Background to this inspection
Updated
12 April 2016
We carried out this inspection under Section 60 of the Health and Social Care Act 2008 as part of our regulatory functions. This inspection was planned to check whether the provider is meeting the legal requirements and regulations associated with the Health and Social Care Act 2008, to look at the overall quality of the service, and to provide a rating for the service under the Care Act 2014.
This inspection took place on 2 February 2016 and was unannounced. The inspection team consisted of two inspectors and an expert by experience. An expert-by-experience is a person who has personal experience of using or caring for someone who uses this type of care service. They had knowledge and experience of care for older people.
We looked at the information we held about the provider and the service. This included statutory notifications, which are notifications the provider must send us to inform us of serious injuries to people receiving care and any concerns of abuse. We asked the local authority who commission services from the registered provider for information in order to obtain their views about the quality of care provided at the home. We also contacted Healthwatch to obtain information about the service. Healthwatch are an independent consumer champion who promotes the views and experiences of people who use health and social care. We used this information to help us plan our inspection of the home.
We spoke with five people who lived at the home and one relative. We also spoke with the home manager and four staff members which included the cook who we contacted by telephone as they were not working on the day of our inspection. We did this to gain people’s views about the care and to check that standards of care were being met.
We spent time looking at the care people received in the communal areas of the home where people were happy to share their experiences of life at the home. We also used the Short Observational Framework for Inspection (SOFI). SOFI is a specific way of observing care to help us understand the experience of people living at the home.

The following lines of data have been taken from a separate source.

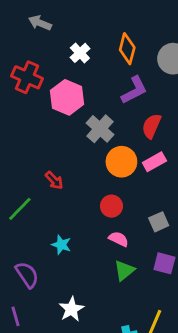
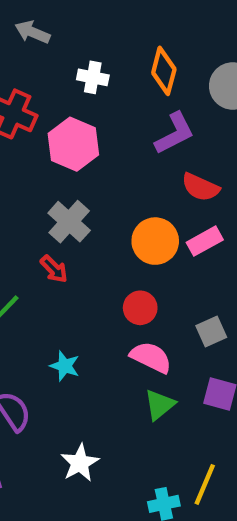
white cross: (80, 53) -> (93, 77), turned -36
red semicircle: (152, 126) -> (200, 187), turned -90
gray cross: (100, 129) -> (69, 222), moved
pink semicircle: (119, 239) -> (151, 357), size x1.4

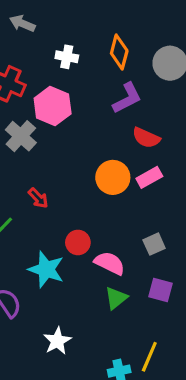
gray cross: (69, 222) -> (21, 136), moved
red circle: (140, 308) -> (78, 242), moved
cyan star: (65, 366) -> (46, 269), size x1.6

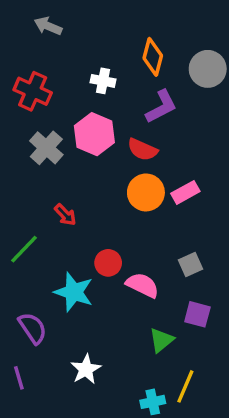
white cross: (67, 57) -> (103, 81), moved
pink hexagon: (53, 106) -> (94, 134), moved
red semicircle: (146, 138) -> (142, 150), moved
green triangle: (116, 298) -> (161, 340), moved

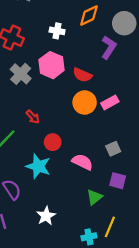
orange diamond: (153, 57) -> (89, 15), turned 50
purple L-shape: (161, 107) -> (109, 47), moved, turned -30
red circle: (108, 263) -> (53, 142), moved

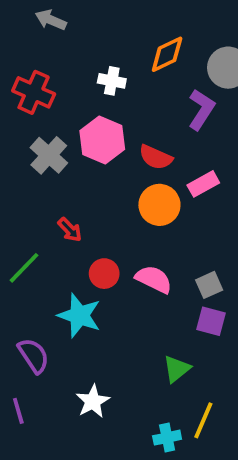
pink rectangle: (110, 102) -> (203, 184), moved
pink semicircle: (82, 162) -> (154, 279), moved
purple square: (118, 181) -> (211, 321), moved

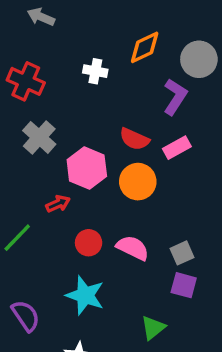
pink hexagon: (102, 140) -> (87, 168), moved
pink rectangle: (203, 184) -> (177, 148), moved
red arrow: (70, 230) -> (58, 204), turned -70
cyan star: (79, 315) -> (85, 295), moved

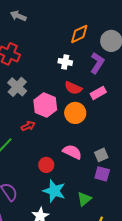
white cross: (95, 71) -> (65, 62), moved
red circle: (89, 243) -> (46, 165), moved
cyan star: (85, 295) -> (54, 191), moved

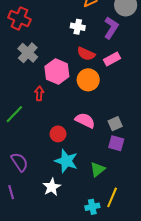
red arrow: (28, 126) -> (39, 93), turned -64

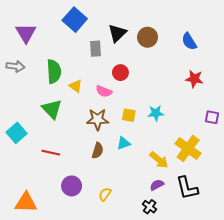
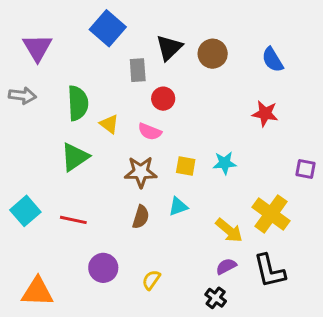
red circle: (120, 73) -> (163, 99), moved
red star: (194, 79) -> (265, 114), moved
green triangle: (52, 109) -> (75, 157), turned 40
cyan square: (16, 133) -> (25, 211), moved

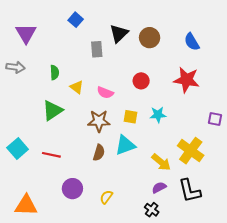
blue square: (108, 28) -> (76, 20), size x0.6
red circle: (163, 99) -> (141, 81), moved
green semicircle: (78, 103) -> (55, 72), size x0.6
red star: (265, 114) -> (186, 80), size x1.4
cyan triangle: (178, 206) -> (125, 145), size x1.5

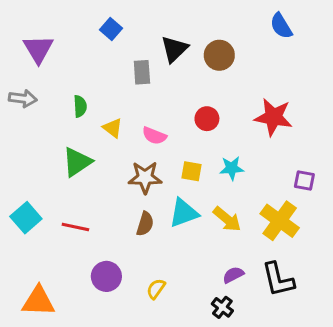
blue semicircle: (192, 42) -> (281, 26), moved
purple square: (215, 119) -> (304, 181), moved
yellow arrow: (161, 162) -> (227, 219), moved

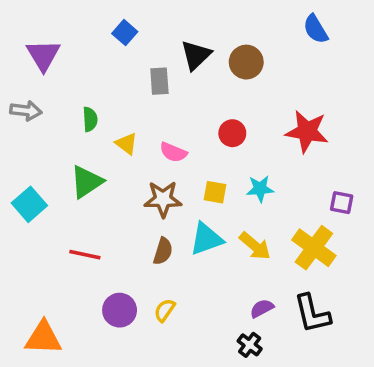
cyan square: (26, 218) -> (29, 204), moved
yellow semicircle: (156, 289) -> (165, 310), moved

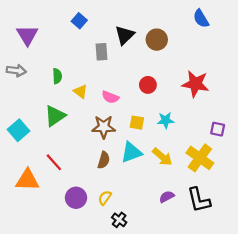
red line: (85, 255) -> (54, 162), turned 36
orange triangle: (43, 338) -> (27, 180), moved
black cross: (250, 345) -> (119, 220), moved

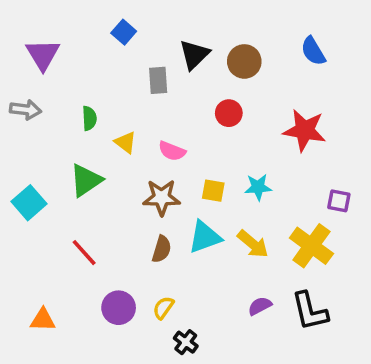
blue semicircle: (201, 19) -> (313, 51), moved
red circle: (148, 85) -> (229, 113), moved
orange triangle: (27, 180) -> (43, 320), moved, size x0.7

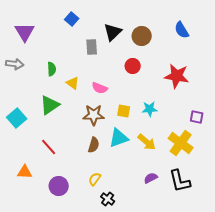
purple circle: (119, 308) -> (59, 186), moved
orange triangle: (43, 320) -> (25, 172), moved

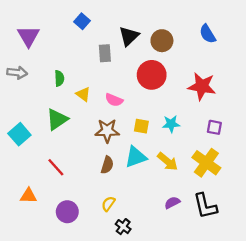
red circle: (133, 66) -> (152, 75), size x1.6
purple square: (197, 117) -> (214, 127), moved

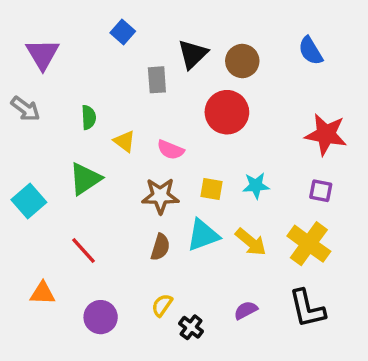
gray arrow: (17, 73) -> (25, 109), turned 30
red star: (202, 86) -> (326, 134), moved
purple semicircle: (172, 203) -> (246, 310), moved
black cross: (123, 227) -> (191, 327), moved

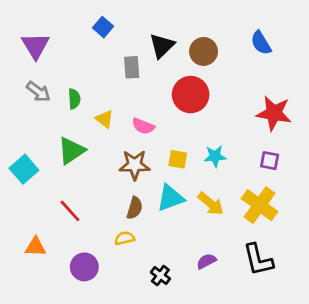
gray arrow: (25, 109) -> (38, 92), moved
yellow semicircle: (162, 305) -> (125, 238), moved, turned 42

We looked at the records of four people, which included their plans of care, risk assessments and medicine records for all people who lived at the home. We also looked at three staff recruitment records, incident and accident reports, meetings for people who lived at the home and staff. Records were viewed about the running of the services people received which included how the manager and assessed, managed and monitored the quality of the services people received.
Updated
12 April 2016
This inspection took place on 19 February 2016 and was unannounced. The provider of The Willows is registered to provide accommodation and personal care for up to 16 older people. At the time of this inspection 14 people lived at the home.
The provider is required to have a registered manager in post. The former registered manager deregistered with us in November 2015. The provider had taken action and a new manager was appointed in January 2016 and is currently in the process of submitting an application to be registered with us. A registered manager is a person who has registered with the Care Quality Commission to manage the service. Like registered providers, they are ‘registered persons’. Registered persons have legal responsibility for meeting the requirements in the Health and Social Care Act 2008 and associated Regulations about how the service is run.

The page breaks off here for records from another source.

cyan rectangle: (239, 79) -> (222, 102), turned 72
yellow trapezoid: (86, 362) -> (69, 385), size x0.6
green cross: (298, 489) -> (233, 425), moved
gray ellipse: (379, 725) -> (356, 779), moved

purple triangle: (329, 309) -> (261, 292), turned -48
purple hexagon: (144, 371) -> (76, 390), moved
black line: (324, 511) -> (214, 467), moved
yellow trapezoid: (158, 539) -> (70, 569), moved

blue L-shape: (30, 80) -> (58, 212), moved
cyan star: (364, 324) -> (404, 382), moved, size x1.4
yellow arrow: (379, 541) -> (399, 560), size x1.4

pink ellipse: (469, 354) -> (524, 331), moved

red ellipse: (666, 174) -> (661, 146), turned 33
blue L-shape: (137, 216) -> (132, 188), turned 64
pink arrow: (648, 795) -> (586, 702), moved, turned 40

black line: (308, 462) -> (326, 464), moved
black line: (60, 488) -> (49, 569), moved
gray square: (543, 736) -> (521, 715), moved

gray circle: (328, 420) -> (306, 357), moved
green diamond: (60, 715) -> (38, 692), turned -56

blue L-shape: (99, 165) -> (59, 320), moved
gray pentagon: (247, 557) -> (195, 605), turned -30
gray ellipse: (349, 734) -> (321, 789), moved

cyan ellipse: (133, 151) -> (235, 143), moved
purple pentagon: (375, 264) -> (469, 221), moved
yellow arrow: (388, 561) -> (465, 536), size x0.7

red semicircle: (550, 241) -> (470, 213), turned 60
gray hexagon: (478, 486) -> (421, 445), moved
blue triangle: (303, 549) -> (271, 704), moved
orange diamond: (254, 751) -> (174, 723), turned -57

People were kept safe from harm or potential abuse by staff who had been trained and knew how to recognise and report concerns. Information about the risks to people’s safety were communicated and equipment was in place to meet their needs safely.
Staff were recruited in a safe way and who had received induction and training. Additional training was needed and had been planned to ensure they met people's needs and kept them safe. Staff felt they were well supported in their roles.

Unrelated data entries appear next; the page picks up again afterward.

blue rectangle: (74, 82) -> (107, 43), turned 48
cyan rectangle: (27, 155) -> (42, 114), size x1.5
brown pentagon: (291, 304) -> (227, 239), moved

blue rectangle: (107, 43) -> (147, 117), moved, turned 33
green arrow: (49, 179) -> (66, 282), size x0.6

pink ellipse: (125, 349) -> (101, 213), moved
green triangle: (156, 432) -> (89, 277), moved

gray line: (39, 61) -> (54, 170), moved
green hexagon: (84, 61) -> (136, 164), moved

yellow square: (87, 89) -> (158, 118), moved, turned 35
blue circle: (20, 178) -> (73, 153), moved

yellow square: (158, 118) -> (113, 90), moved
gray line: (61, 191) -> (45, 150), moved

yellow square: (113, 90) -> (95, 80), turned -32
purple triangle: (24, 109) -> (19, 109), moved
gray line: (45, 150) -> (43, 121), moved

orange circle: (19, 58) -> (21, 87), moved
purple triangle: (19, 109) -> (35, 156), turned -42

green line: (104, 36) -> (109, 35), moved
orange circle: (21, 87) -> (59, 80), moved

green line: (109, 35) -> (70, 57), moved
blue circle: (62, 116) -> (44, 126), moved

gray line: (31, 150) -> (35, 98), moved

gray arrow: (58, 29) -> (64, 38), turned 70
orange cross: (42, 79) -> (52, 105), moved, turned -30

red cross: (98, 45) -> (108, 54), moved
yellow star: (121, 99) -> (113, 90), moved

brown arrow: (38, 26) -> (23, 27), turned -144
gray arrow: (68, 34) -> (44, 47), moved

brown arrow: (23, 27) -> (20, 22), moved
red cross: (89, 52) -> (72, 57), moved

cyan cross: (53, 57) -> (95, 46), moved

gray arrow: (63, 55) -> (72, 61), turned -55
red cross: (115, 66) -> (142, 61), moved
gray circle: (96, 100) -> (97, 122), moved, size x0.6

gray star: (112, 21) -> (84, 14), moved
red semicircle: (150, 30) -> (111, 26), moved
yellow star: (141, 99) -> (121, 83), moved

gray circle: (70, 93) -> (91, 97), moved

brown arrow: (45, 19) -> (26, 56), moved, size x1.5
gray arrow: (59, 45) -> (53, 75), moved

The health and welfare needs of people were met because the manager assessed the numbers of staff with the relevant skills and experience who needed to be on duty. This included staff with the knowledge so people’s care and support their needs in the least restrictive way. The manager had plans to review the applications which had been sent to the local authority where people’s freedom was potentially restricted to make sure these continued to hold up to date information.
People were supported to access healthcare services to maintain and promote their health and well-being. People were also helped to take their medicines by staff who knew how to manage these in line with safe principles of practice in order to meet people’s health needs.
People were provided with appropriate food and drink to meet their health needs. People were happy with the food they were provided with and staff helped people to make their own choices so people’s personal preferences could be met.
Staff were caring and respectful towards people with consideration for people’s individual needs when chatting with people. We saw staff were attentive, polite and sought consent before providing care and support so people were included in their chosen lifestyles as much as possible.
The manager told us further work was in hand to improve the regularity of fun and interesting things for people to do which were personalised to meet their individual recreational interests. This included exploring people’s life histories with them to make sure care and support was personalised.
People knew how to make a complaint and felt able to speak with staff or the manager about any issues they wanted to raise. People were involved in providing their views about their care directly to the manager and staff. Meetings had been held with people in the past but had not happened since the manager came into post. The manager was committed to gaining people’s views and visitors to the home so would be arranging meetings as one way to gain people’s suggestions.
Since the new manager had been in post they had and were continuing to introduce a range of checks to make sure the quality of the services people received were of a good standard. From carrying out these checks the manager was working towards making key improvements such as strengthening staff practices. We saw the manager had identified and was taking action to drive through improvements which had had a positive impact upon reducing risks of people becoming malnourished by strengthening their staff teams monitoring practices.